Great post over at Fallible Blogma with a great video featuring Fr. Barron discussing how our culture has “dumbed down” subjects such as literature, philosophy and religion.
Check it out:Is your faith “dumbed down?”
Matthew Warner says that we have become “dumbed down to anything except technology.” I agree. While I am a huge fan of technology, I also recognize that an increase in technology has also led to a decrease in communication and, quite possibly, one of the leading reasons why we are “dumbing down” some subjects. Technology makes everything easier and more accessible and, in my opinion, has pulled us away from the wonders of intellectual discovery–especially in the arts and humanities. 140-character tweets and Facebook statuses have stunted our communication leading us to call letter-writing an “almost lost art.” Everything is instant from text messages to iPhones and iPods. Everything is easier and, in many ways, doesn’t require us to think past what we see. It’s all so quick and incredibly noisy and doesn’t leave room for us to think…to really think about the bigger questions.

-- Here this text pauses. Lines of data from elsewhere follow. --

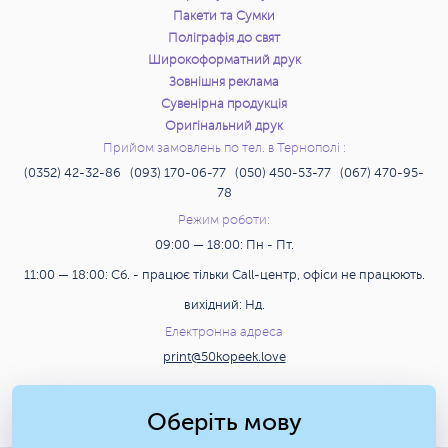
Пакети та Сумки
Поліграфія до свят
Широкоформатний друк
Зовнішня реклама
Сувенірна продукція
Оригінальний друк
Прийом замовлень по тел. в Тернополі :
(0352) 42-32-86 (093) 170-06-77 (050) 450-53-77 (067) 470-95-
78
Режим роботи:
09:00 — 18:00: Пн - Пт.
11:00 — 18:00: Сб. - працює тільки Call-центр, офіси не працюють.
вихідний: Нд.
Електронна адреса
print@50kopeek.love
Пошук
Оберіть мову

Fr. Barron mentions how he flipped through a Religion textbook and saw more pictures than text–a clear “dumbing down” of the material. In this world of increased multi-tasking and the breaking down of communication, it’s no wonder that textbook publishers have changed the material. But, I don’t think it’s right. We need to find more respect for the subject and for our own intellect. We are becoming dumb to our faith tradition and we shouldn’t be. As Fr. Barron points out:
We got a smart tradition, the Catholic tradition is a very smart tradition–intellectually profound, rich. We will not tell our own story effectively if we turn away from that richness. We must stop dumbing down our tradition if we are going to make this story compelling.
You can’t learn about the Catholic faith as quickly as you can maneuver an iPhone. It takes work to understand the Catholic tradition, it takes interest, it takes thought, it takes faith. This summer, it’ll be Chesterton, Lewis, and Dante for me.
A big thanks to Matthew Warner for sharing this with his readers.